**Aim of the exercise:** The listing is to be reproduced exactly, excluding its pictures.

**Recorded data:**
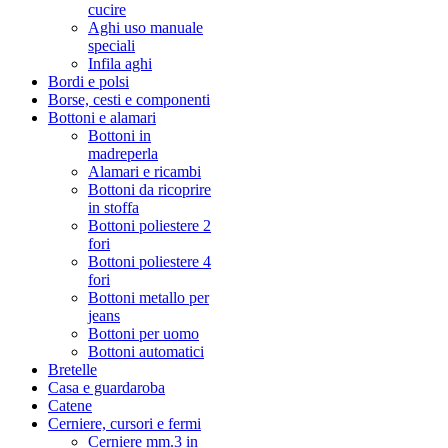
cucire
Aghi uso manuale
speciali
Infila aghi
Bordi e polsi
Borse, cesti e componenti
Bottoni e alamari
Bottoni in
madreperla
Alamari e ricambi
Bottoni da ricoprire
in stoffa
Bottoni poliestere 2
fori
Bottoni poliestere 4
fori
Bottoni metallo per
jeans
Bottoni per uomo
Bottoni automatici
Bretelle
Casa e guardaroba
Catene
Cerniere, cursori e fermi
Cerniere mm.3 in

**Response to the exercise:**
cucire
Aghi uso manuale
speciali
Infila aghi
Bordi e polsi
Borse, cesti e componenti
Bottoni e alamari
Bottoni in
madreperla
Alamari e ricambi
Bottoni da ricoprire
in stoffa
Bottoni poliestere 2
fori
Bottoni poliestere 4
fori
Bottoni metallo per
jeans
Bottoni per uomo
Bottoni automatici
Bretelle
Casa e guardaroba
Catene
Cerniere, cursori e fermi
Cerniere mm.3 in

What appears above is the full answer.